Text by André Rottmann Edited by Honey Luard Designed by (Studio) Jonathan Hares 320 x 240 mm, hardback 72 pages, 28 colour illustrations ISBN 978-1-906072-71-1 Published by White Cube, 2012
Through photographs, films and sculpture, as well as interventions in the gallery space, Elad Lassry has developed a reputation for the wit and rigour of his investigations into how we perceive and conceive pictures.
In his first exhibition in Hong Kong, Lassry presented a varied body of work, including pictures, sculptures and a drawing, as well as perversely hybrid objects that radically question the distinction between these media. This book focuses on the photographic works that the artist selected to form the core of the installation.

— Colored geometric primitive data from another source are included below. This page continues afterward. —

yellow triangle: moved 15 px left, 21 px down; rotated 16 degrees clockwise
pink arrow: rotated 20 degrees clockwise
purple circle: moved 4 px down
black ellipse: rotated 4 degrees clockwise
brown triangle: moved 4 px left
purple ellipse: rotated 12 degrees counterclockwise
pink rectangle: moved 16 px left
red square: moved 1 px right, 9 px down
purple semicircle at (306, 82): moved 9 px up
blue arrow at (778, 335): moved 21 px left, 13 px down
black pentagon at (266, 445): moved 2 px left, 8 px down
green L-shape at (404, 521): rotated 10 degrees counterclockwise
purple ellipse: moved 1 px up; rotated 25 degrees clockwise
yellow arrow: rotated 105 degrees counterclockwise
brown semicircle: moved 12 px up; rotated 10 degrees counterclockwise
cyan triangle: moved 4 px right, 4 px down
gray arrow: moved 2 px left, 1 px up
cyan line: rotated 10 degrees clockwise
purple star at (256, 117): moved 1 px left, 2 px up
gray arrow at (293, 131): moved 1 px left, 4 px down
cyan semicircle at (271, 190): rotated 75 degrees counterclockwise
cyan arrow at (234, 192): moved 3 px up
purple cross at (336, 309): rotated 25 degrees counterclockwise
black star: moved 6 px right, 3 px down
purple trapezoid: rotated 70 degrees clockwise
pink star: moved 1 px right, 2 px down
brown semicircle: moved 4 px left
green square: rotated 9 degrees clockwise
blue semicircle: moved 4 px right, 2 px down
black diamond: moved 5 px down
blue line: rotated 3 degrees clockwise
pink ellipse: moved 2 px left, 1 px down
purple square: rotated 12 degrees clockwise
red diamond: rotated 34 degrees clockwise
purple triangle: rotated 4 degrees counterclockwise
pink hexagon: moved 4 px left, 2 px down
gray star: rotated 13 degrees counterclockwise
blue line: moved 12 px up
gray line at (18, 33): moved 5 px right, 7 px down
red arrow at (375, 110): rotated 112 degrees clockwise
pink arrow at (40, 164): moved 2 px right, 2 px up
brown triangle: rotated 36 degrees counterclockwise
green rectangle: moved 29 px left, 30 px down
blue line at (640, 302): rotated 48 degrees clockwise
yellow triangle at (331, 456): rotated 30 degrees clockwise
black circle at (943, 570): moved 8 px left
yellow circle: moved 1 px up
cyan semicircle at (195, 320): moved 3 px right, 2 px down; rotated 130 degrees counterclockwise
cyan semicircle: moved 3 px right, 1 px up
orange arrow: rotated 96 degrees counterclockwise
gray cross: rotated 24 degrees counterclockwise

For Lassry, the act of looking, whether at a unique artwork, human face or generic coffee cup, is always a picture-making process, an instant that combines a particular sensual experience haunted by the memory of countless images that transform that experience.
The outcome is a group of striking standalone images, each characterised by a single colour range, which the art historian André Rottmann, in his essay ‘Staging Spectres, Framing Fragments’ published in the book, describes as work that ‘articulates the dialectic at the core of Elad Lassry’s oevre, attempting to combine a crucial recognition of the spectres haunting each image with the aesthetic possibility of capturing them within the material framework of tangible pictures.’
André Rottmann is an art historian and critic based in Berlin. He is a research fellow at the Department of Art History, Freie Universität Berlin, a frequent contributor to Artforum International and an advisory board member of Texte zur Kunst.